Repeat precisely the span of lines below that opens with the line containing "Expansion in emerging automotive markets" and closes with the line containing "Get Market Insights & Growth Opportunities", both included.

=== Supplied records ===

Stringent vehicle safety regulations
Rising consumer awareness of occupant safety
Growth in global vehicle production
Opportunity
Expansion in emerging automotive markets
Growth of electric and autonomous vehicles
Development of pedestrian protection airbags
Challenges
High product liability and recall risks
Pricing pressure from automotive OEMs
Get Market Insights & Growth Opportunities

===
=== Supplied records ===

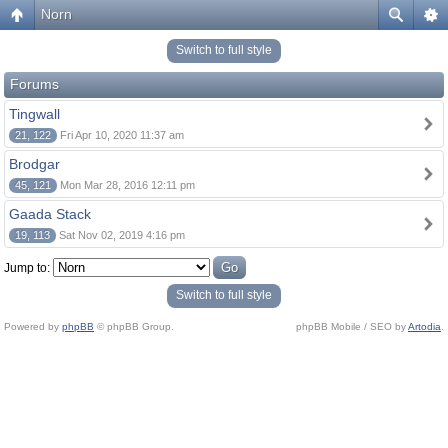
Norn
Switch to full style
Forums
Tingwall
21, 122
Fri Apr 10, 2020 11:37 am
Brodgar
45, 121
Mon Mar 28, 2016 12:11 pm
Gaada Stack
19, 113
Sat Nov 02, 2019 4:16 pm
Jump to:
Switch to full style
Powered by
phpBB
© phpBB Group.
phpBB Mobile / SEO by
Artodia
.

===
=== Supplied records ===

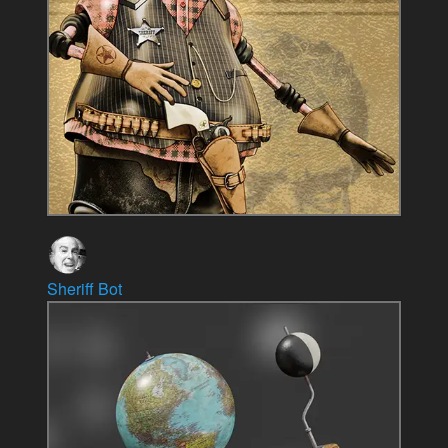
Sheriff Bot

===

Response to the task:
Expansion in emerging automotive markets
Growth of electric and autonomous vehicles
Development of pedestrian protection airbags
Challenges
High product liability and recall risks
Pricing pressure from automotive OEMs
Get Market Insights & Growth Opportunities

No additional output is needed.